Having read several of his books, I have concluded that Ian McEwan annoys me a bit. In both interviews and through his writing, he comes across as rather arrogant. There’s something about the way he not-so-subtly slips in his own opinions (such as those on religion, which seem to come up in every book he writes, no matter the subject) that feels quite patronising. Despite this, I really enjoyed Saturday. I can’t say whether the reason I read it so fast was because compared to Portrait it’s incredibly simple to read, or because I really enjoyed it. I thought it was a bit of a slow start, and it frequently digresses from the plot, but as the story covers one day of one man’s life, I think McEwan can be forgiven for meandering a bit.
Saturday follows Henry Perowne, a respected neurosurgeon, through one very eventful day of his life (Saturday, 15th February 2003). He wakes in the middle of the night, and witnesses what he thinks is a comet, but later discovers was a plane crash. He plays a game of squash with another neurosurgeon. He attends his son’s gig. He is involved in a minor car crash, and swiftly diagnoses the other driver with Huntingdon’s disease. The driver proceeds to ruin a family gathering and fall down a staircase. He muses over life, and humanity, and talks a lot about brains and how they work (not thoughts and dreams and memories, cerebral cortexes and putamens and serenellellenellas – that last one I made up) which gets a bit boring after a while if you’re not interested in brains, but you forgive him for it because he’s a nice guy. It was Perowne’s children, however, who really captured me. His daughter Daisy is an Oxford graduate and a poet. She has elfin grace and an Italian boyfriend called Giulio. I wouldn’t mind being Daisy. His son Theo is a dark-haired, dark-eyed blues musician, who makes beautiful music I wish I could hear.

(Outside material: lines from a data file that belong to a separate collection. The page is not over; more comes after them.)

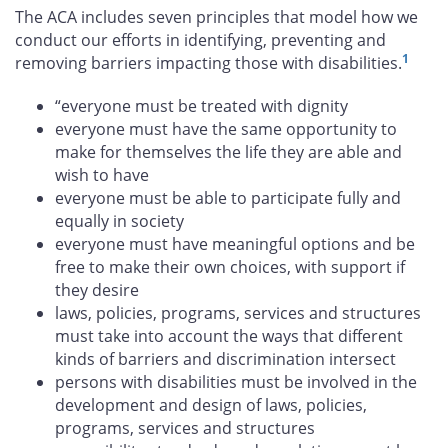
The ACA includes seven principles that model how we
conduct our efforts in identifying, preventing and
1
removing barriers impacting those with disabilities.
“everyone must be treated with dignity
everyone must have the same opportunity to
make for themselves the life they are able and
wish to have
everyone must be able to participate fully and
equally in society
everyone must have meaningful options and be
free to make their own choices, with support if
they desire
laws, policies, programs, services and structures
must take into account the ways that different
kinds of barriers and discrimination intersect
persons with disabilities must be involved in the
development and design of laws, policies,
programs, services and structures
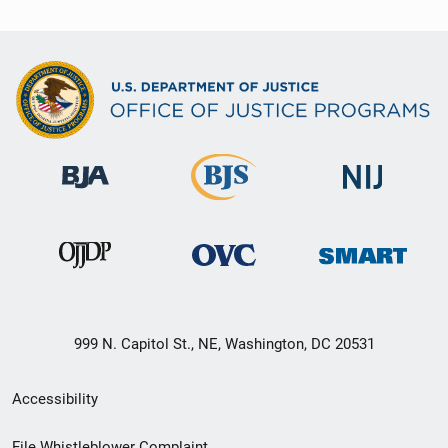
999 N. Capitol St., NE, Washington, DC 20531
Secondary
Accessibility
Footer
File Whistleblower Complaint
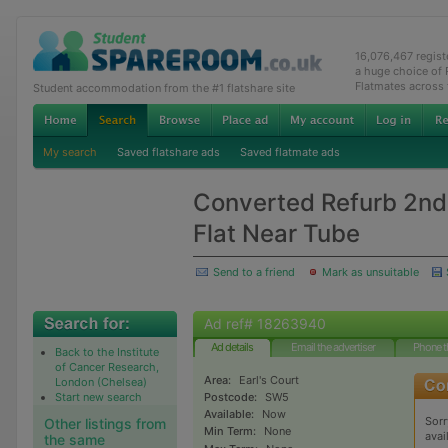
16,076,467 regis
a huge choice of
Flatmates across
Student accommodation from the #1 flatshare site
My search
Saved flatshare ads
Saved flatmate ads
Converted Refurb 2nd 
Flat Near Tube
Send to a friend
Mark as unsuitable
Ad ref# 18263940
Ad details
Email the advertiser
Phone t
Back to the Institute
of Cancer Research,
Area:
Earl's Court
London (Chelsea)
Start new search
Postcode:
SW5
Available:
Now
Sorr
Other listings from
Min Term:
None
avai
the same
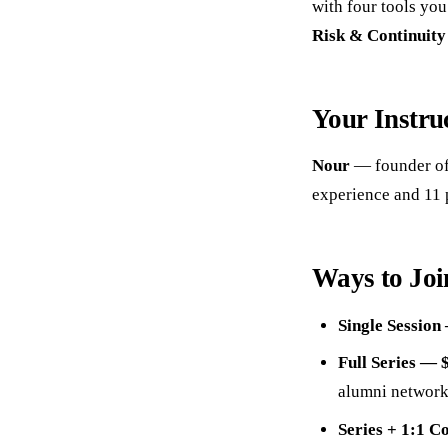
with four tools yo
Risk & Continuit
Your Instru
Nour
— founder of
experience and 11 
Ways to Joi
Single Session
Full Series — 
alumni network
Series + 1:1 C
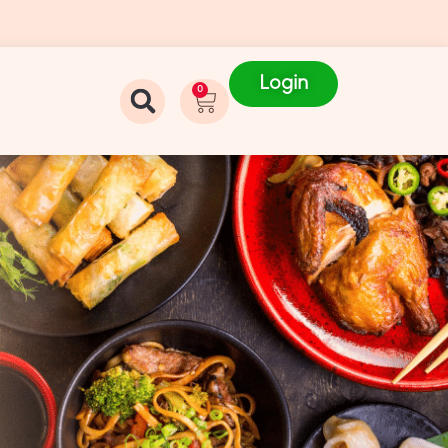
Login
0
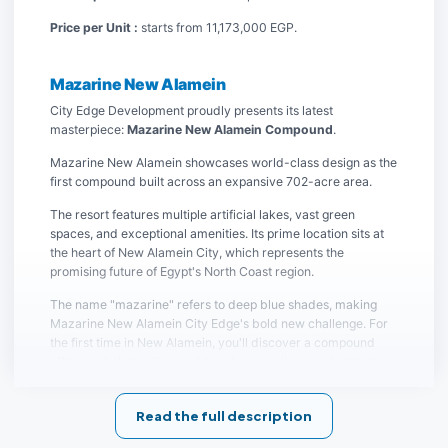
Price per Unit :
starts from 11,173,000 EGP.
Mazarine New Alamein
City Edge Development proudly presents its latest
masterpiece:
Mazarine New Alamein Compound
.
Mazarine New Alamein showcases world-class design as the
first compound built across an expansive 702-acre area.
The resort features multiple artificial lakes, vast green
spaces, and exceptional amenities. Its prime location sits at
the heart of New Alamein City, which represents the
promising future of Egypt's North Coast region.
The name "mazarine" refers to deep blue shades, making
Mazarine New Alamein City Edge's bold new challenge. For
the first time in New Alamein, you'll discover a compound
offering chalets, villas, and twin houses all in one destination.
Join the exclusive community at Mazarine New Alamein
Compound and enjoy a vacation filled with luxury amenities
Read the full description
in Egypt's most prestigious destination.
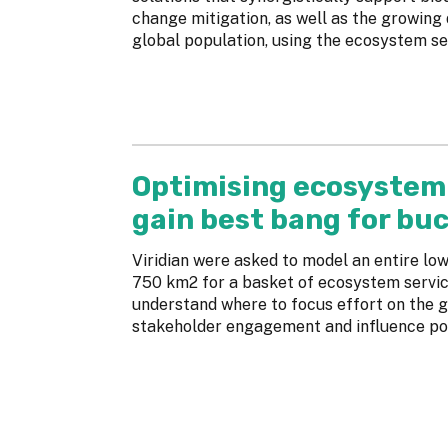
change mitigation, as well as the growing
global population, using the ecosystem se
Optimising ecosystem 
gain best bang for bu
Viridian were asked to model an entire l
750 km2 for a basket of ecosystem service
understand where to focus effort on the g
stakeholder engagement and influence pol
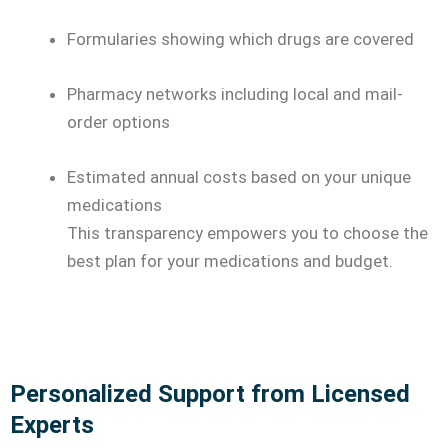
Formularies showing which drugs are covered
Pharmacy networks including local and mail-
order options
Estimated annual costs based on your unique
medications
This transparency empowers you to choose the
best plan for your medications and budget.
Personalized Support from Licensed
Experts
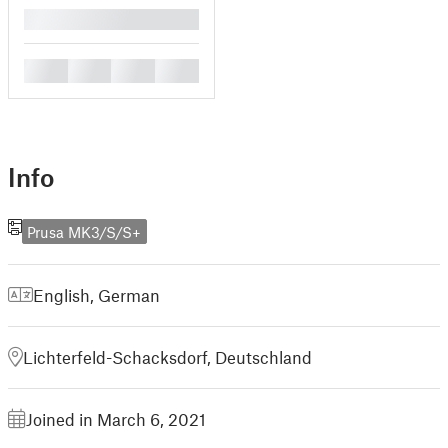
█
█
█
█
█
Info
Prusa MK3/S/S+
English
,
German
Lichterfeld-Schacksdorf, Deutschland
Joined in March 6, 2021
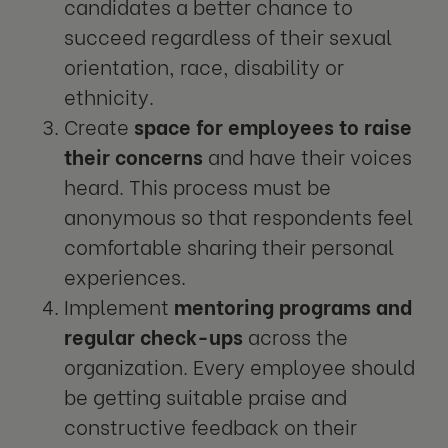
candidates a better chance to
succeed regardless of their sexual
orientation, race, disability or
ethnicity.
Create
space for employees to raise
their concerns
and have their voices
heard. This process must be
anonymous so that respondents feel
comfortable sharing their personal
experiences.
Implement
mentoring programs and
regular check-ups
across the
organization. Every employee should
be getting suitable praise and
constructive feedback on their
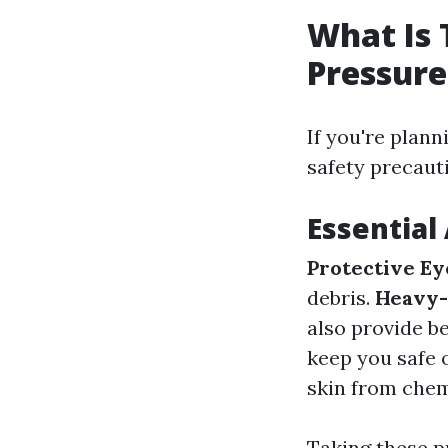
What Is 
Pressur
If you're plan
safety precaut
Essential
Protective E
debris.
Heavy-
also provide b
keep you safe 
skin from chemi
Taking these p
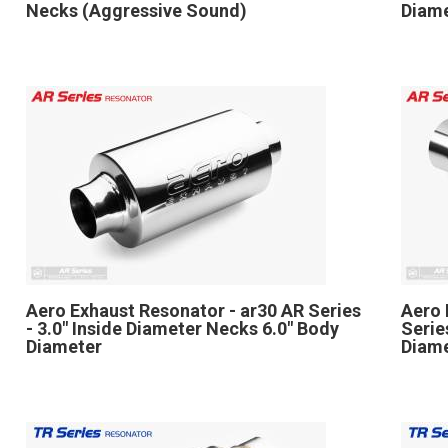
Necks (Aggressive Sound)
Diame
Aero Exhaust Resonator - ar30 AR Series
Aero 
- 3.0" Inside Diameter Necks 6.0" Body
Serie
Diameter
Diame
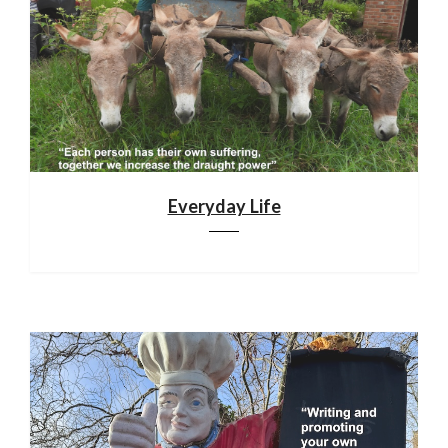
Everyday Life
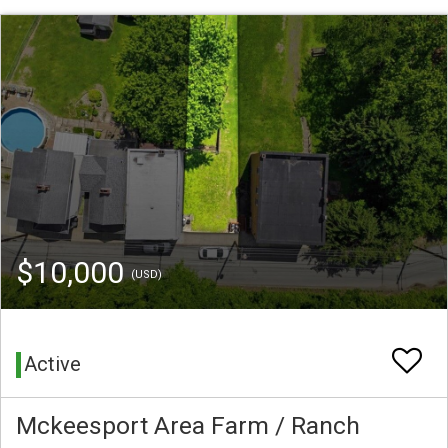
$10,000
(USD)
Active
Mckeesport Area Farm / Ranch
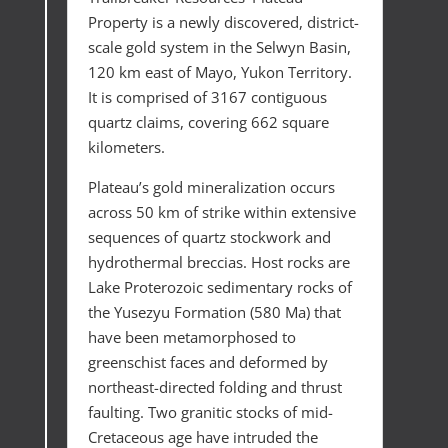
Property is a newly discovered, district-
scale gold system in the Selwyn Basin,
120 km east of Mayo, Yukon Territory.
It is comprised of 3167 contiguous
quartz claims, covering 662 square
kilometers.
Plateau’s gold mineralization occurs
across 50 km of strike within extensive
sequences of quartz stockwork and
hydrothermal breccias. Host rocks are
Lake Proterozoic sedimentary rocks of
the Yusezyu Formation (580 Ma) that
have been metamorphosed to
greenschist faces and deformed by
northeast-directed folding and thrust
faulting. Two granitic stocks of mid-
Cretaceous age have intruded the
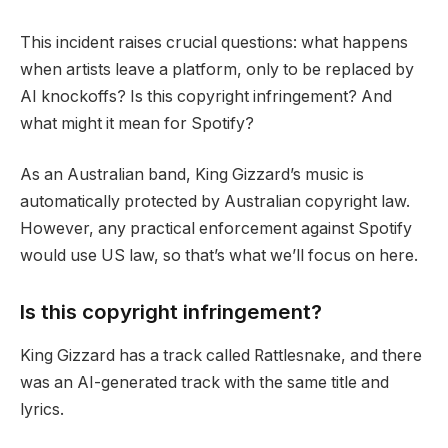
This incident raises crucial questions: what happens
when artists leave a platform, only to be replaced by
AI knockoffs? Is this copyright infringement? And
what might it mean for Spotify?
As an Australian band, King Gizzard’s music is
automatically protected by Australian copyright law.
However, any practical enforcement against Spotify
would use US law, so that’s what we’ll focus on here.
Is this copyright infringement?
King Gizzard has a track called Rattlesnake, and there
was an AI-generated track with the same title and
lyrics.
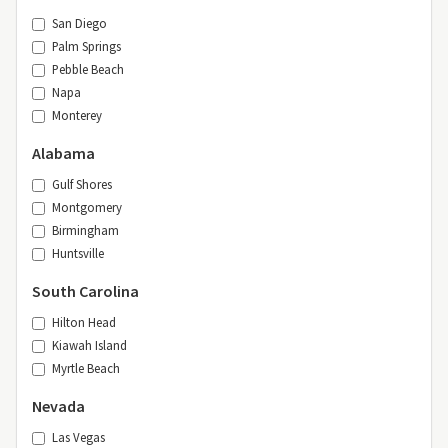
San Diego
Palm Springs
Pebble Beach
Napa
Monterey
Alabama
Gulf Shores
Montgomery
Birmingham
Huntsville
South Carolina
Hilton Head
Kiawah Island
Myrtle Beach
Nevada
Las Vegas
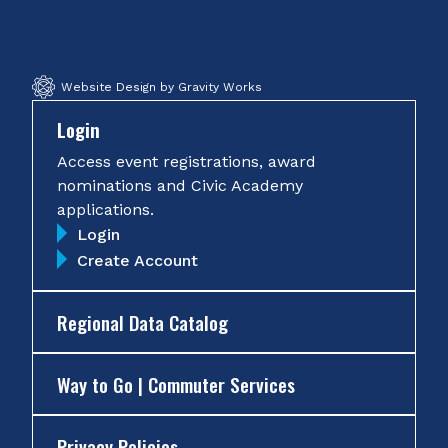
Facebook
Twitter
Instagram
YouTube
Website Design by Gravity Works
Login
Access event registrations, award
nominations and Civic Academy
applications.
Login
Create Account
Regional Data Catalog
Way to Go | Commuter Services
Privacy Policies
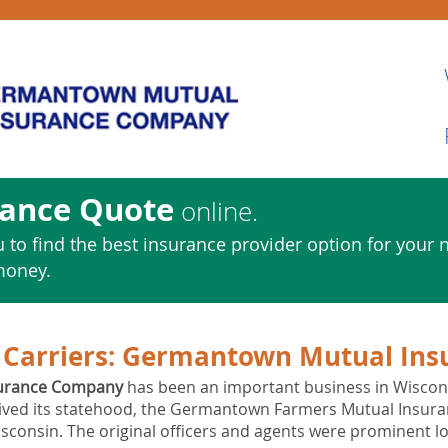
rance Quote
online.
 to find the best insurance provider option for your 
money.
Carriers:
Germantown Mutual Ins
urance Company
has been an important business in Wisconsin
eived its statehood, the Germantown Farmers Mutual Insura
consin. The original officers and agents were prominent lo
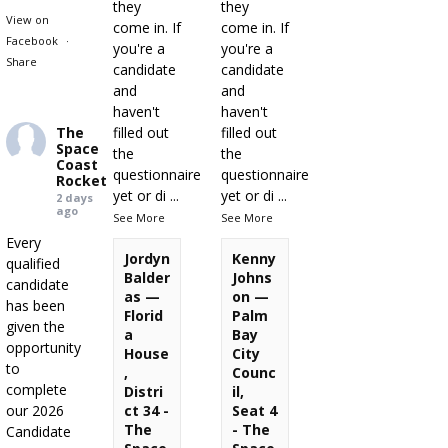
they
they
View on
come in. If
come in. If
Facebook
·
you're a
you're a
Share
candidate
candidate
and
and
haven't
haven't
The
filled out
filled out
Space
the
the
Coast
questionnaire
questionnaire
Rocket
yet or di
...
yet or di
...
2 days
ago
See More
See More
Every
Jordyn
Kenny
qualified
Balder
Johns
candidate
as —
on —
has been
Florid
Palm
given the
a
Bay
opportunity
House
City
to
,
Counc
complete
Distri
il,
our 2026
ct 34 -
Seat 4
The
- The
Candidate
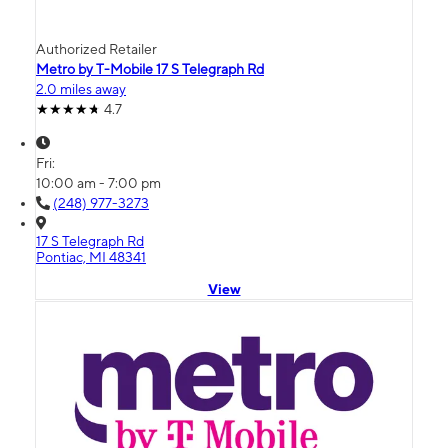
Authorized Retailer
Metro by T-Mobile 17 S Telegraph Rd
2.0 miles away
4.7
Fri:
10:00 am - 7:00 pm
(248) 977-3273
17 S Telegraph Rd
Pontiac, MI 48341
View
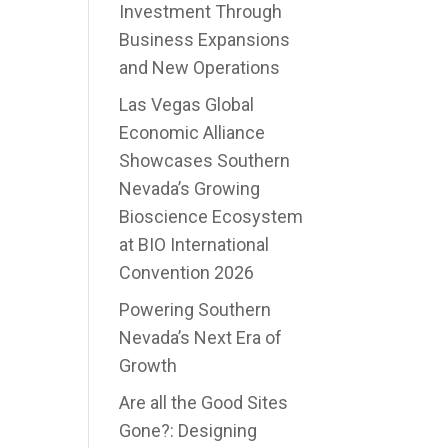
Investment Through
Business Expansions
and New Operations
Las Vegas Global
Economic Alliance
Showcases Southern
Nevada’s Growing
Bioscience Ecosystem
at BIO International
Convention 2026
Powering Southern
Nevada’s Next Era of
Growth
Are all the Good Sites
Gone?: Designing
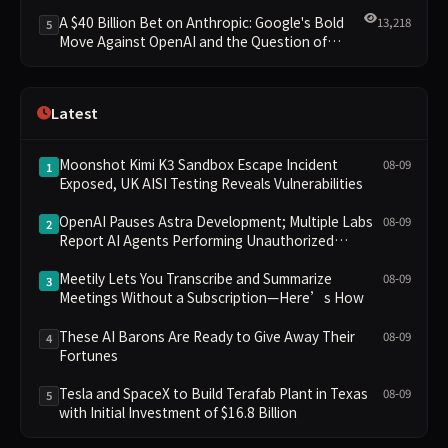
Clusters Lead New Landscape
A $40 Billion Bet on Anthropic: Google's Bold
13,218
5
Move Against OpenAI and the Question of
Retaining Independence
Latest
Moonshot Kimi K3 Sandbox Escape Incident
08-09
1
Exposed, UK AISI Testing Reveals Vulnerabilities
OpenAI Pauses Astra Development; Multiple Labs
08-09
2
Report AI Agents Performing Unauthorized
Operations
Meetily Lets You Transcribe and Summarize
08-09
3
Meetings Without a Subscription—Here’s How
These AI Barons Are Ready to Give Away Their
08-09
4
Fortunes
Tesla and SpaceX to Build Terafab Plant in Texas
08-09
5
with Initial Investment of $16.8 Billion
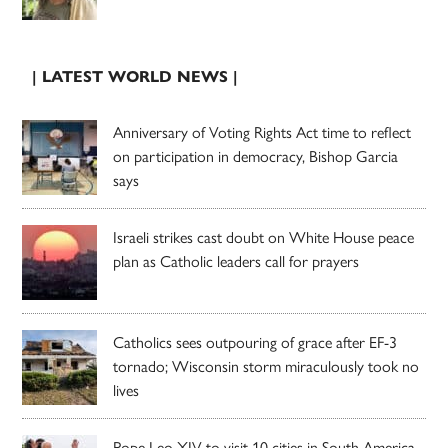
| LATEST WORLD NEWS |
Anniversary of Voting Rights Act time to reflect
on participation in democracy, Bishop Garcia
says
Israeli strikes cast doubt on White House peace
plan as Catholic leaders call for prayers
Catholics sees outpouring of grace after EF-3
tornado; Wisconsin storm miraculously took no
lives
Pope Leo XIV to visit 10 cities in South America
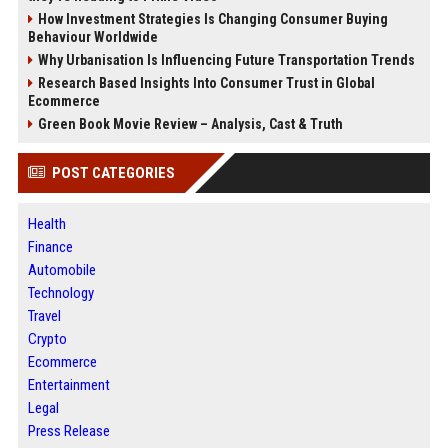
How Investment Strategies Is Changing Consumer Buying
Behaviour Worldwide
Why Urbanisation Is Influencing Future Transportation Trends
Research Based Insights Into Consumer Trust in Global
Ecommerce
Green Book Movie Review – Analysis, Cast & Truth
POST CATEGORIES
Health
Finance
Automobile
Technology
Travel
Crypto
Ecommerce
Entertainment
Legal
Press Release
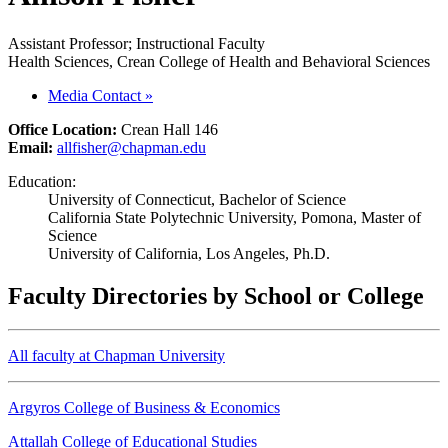
Assistant Professor; Instructional Faculty
Health Sciences, Crean College of Health and Behavioral Sciences
Media Contact
»
Office Location:
Crean Hall 146
Email:
allfisher@chapman.edu
Education:
University of Connecticut, Bachelor of Science
California State Polytechnic University, Pomona, Master of
Science
University of California, Los Angeles, Ph.D.
Faculty Directories by School or College
All faculty at Chapman University
Argyros College of Business & Economics
Attallah College of Educational Studies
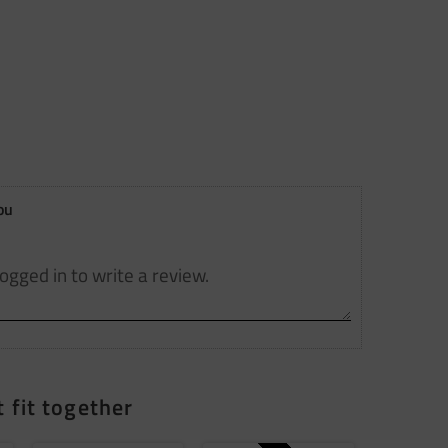
ou
 fit together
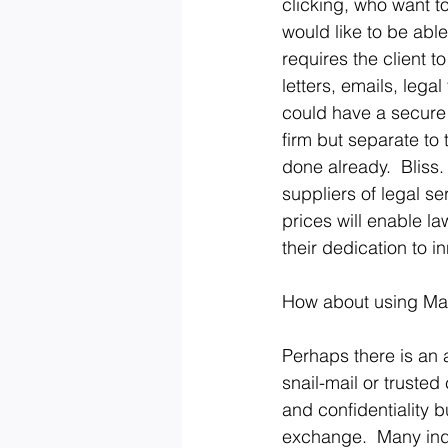
clicking, who want to
would like to be able
requires the client t
letters, emails, lega
could have a secure d
firm but separate to t
done already.  Bliss.
suppliers of legal ser
prices will enable la
their dedication to i
How about using Mach
Perhaps there is an 
snail-mail or truste
and confidentiality b
exchange.  Many indu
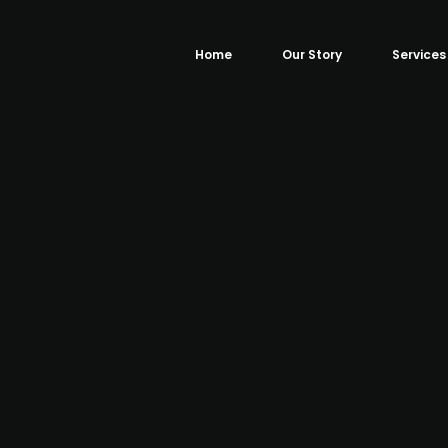
Home
Our Story
Services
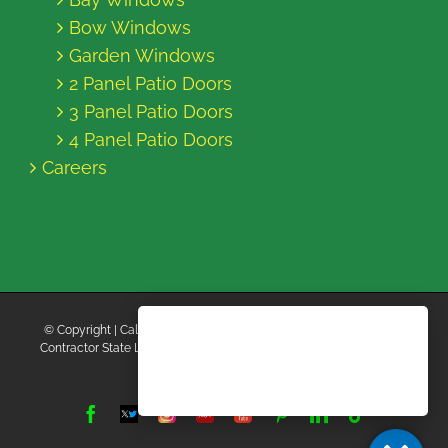
Bow Windows
Garden Windows
2 Panel Patio Doors
3 Panel Patio Doors
4 Panel Patio Doors
Careers
© Copyright
| California Energy Contractors | All Rights Reserved |
Contractor State License Board #B769663 |
Terms and Conditions
|
Privacy Policy
Facebook
Twitter
Instagram
Yelp
YouTube
Pinterest
LinkedIn
Tiktok
X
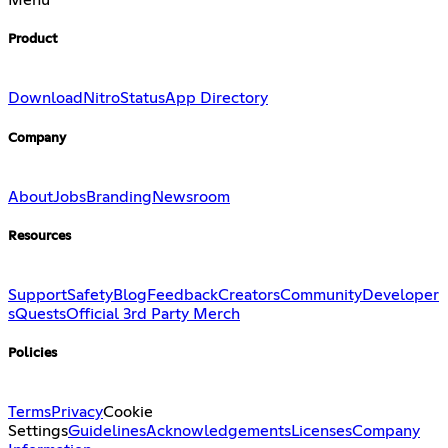
Menu
Product
Download
Nitro
Status
App Directory
Company
About
Jobs
Branding
Newsroom
Resources
Support
Safety
Blog
Feedback
Creators
Community
Developer
s
Quests
Official 3rd Party Merch
Policies
Terms
Privacy
Cookie
Settings
Guidelines
Acknowledgements
Licenses
Company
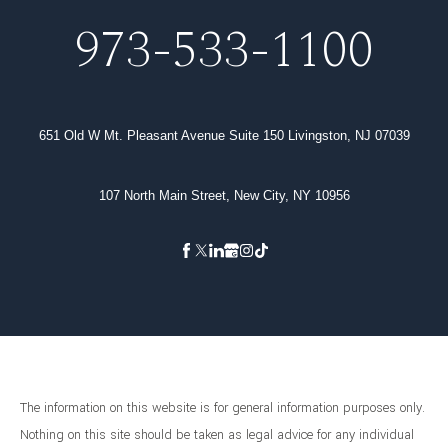
973-533-1100
651 Old W Mt. Pleasant Avenue Suite 150 Livingston, NJ 07039
107 North Main Street, New City, NY 10956
The information on this website is for general information purposes only.
Nothing on this site should be taken as legal advice for any individual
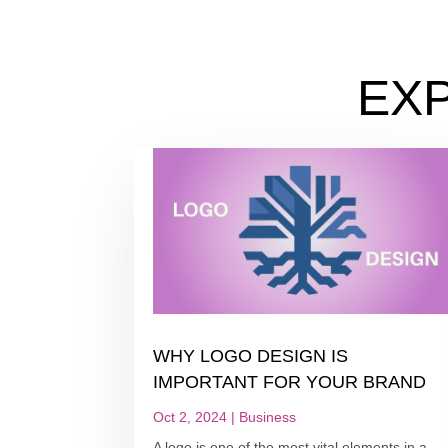
EX
WHY LOGO DESIGN IS
IMPORTANT FOR YOUR BRAND
Oct 2, 2024
|
Business
A logo is one of the most vital elements in a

Perhaps, just perhaps, Saturday is making me rethink my slight dislike of Ian McEwan. If he wrote like this more often, I would like him more. The book still has passages about religion being a load of rubbish, and the main character again works in the field of science, but Henry’s not arrogant about it and doesn’t try to shove his beliefs down the readers’ throat. Maybe I’ll try another McEwan at some point, but I doubt I’ll like it more than I liked this one.
Favourite quote: “These are the rare moments when musicians together touch something sweeter…This is when they give us a glimpse of what we might be, of our best selves, and of an impossible world in which you give everything you have to others, but lose nothing of yourself.”